Whatever happens, he said fears that the country could fall into the hands of extremists if the President falls were unfounded.

“This is the usual line used by the authoritarian regime – if they leave there will be chaos,” he said. “There are some radical Islamist movements in Syria as there are across the region but they are not particularly significant.”

The protests are part of a wave of uprisings which have spread across the Arab world, after revolts in Tunisia and Egypt overthrew entrenched leaders.

However, the so-called Arab Spring has been quelled in countries including Libya, Yemen, Syria and Bahrain, leading to violence and bloodshed – and, in Libya, intervention from the west.

Dr Volpi said it was too early to say which trajectory Syria could follow – but stressed it was unlikely to be like Tunisia because “the military in Syria has been known and is likely to use its hardware if the regime decides that it wants to repress its population.”

Control

In Syria, the Baath Party has been in control for more than 50 years. The current President, Bashar al-Assad, took over from his father 11 years ago.
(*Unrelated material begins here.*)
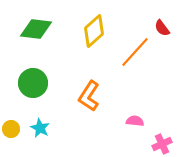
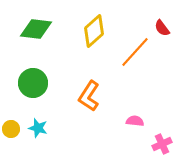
cyan star: moved 2 px left; rotated 12 degrees counterclockwise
Deraa is the stronghold of the Sunni majority, which resents the power and wealth amassed by the Alawite Muslim elite around the President and his family.

The unprecedented protests have raised hopes for change – but the regime has dealt with them fiercely. Unrest in Deraa came to a head this week after police detained more than a dozen schoolchildren for writing graffiti against the Government.

However, the President has also made major concessions to the protesters, in the hope of avoiding the fate of the leaders of Tunisia and Egypt.

On Thursday, his adviser Bouthaina Shaaban told a news conference the President had not ordered the army to fire on protesters, and promised a series of reforms including laws for more media freedom, allowing other political movements, and attempts to lift living standards. They also reportedly released political prisoners.

Read more in the Channel 4 News Special Report on the Arab revolts 

Middle East

President Assad’s Syria is allied with Shi’ite, non-Arab Iran against the West, and against Israel, at the heart of the Middle East‘s complex political web.

France was its colonial ruler between the two world wars. The international community has condemned its handling of the protests, with the US branding it “brutal”.

The International Crisis Group think-tank said: “For now, this remains a geographically isolated tragedy. But it also constitutes an ominous precedent with widespread popular resonance that could soon be repeated elsewhere.”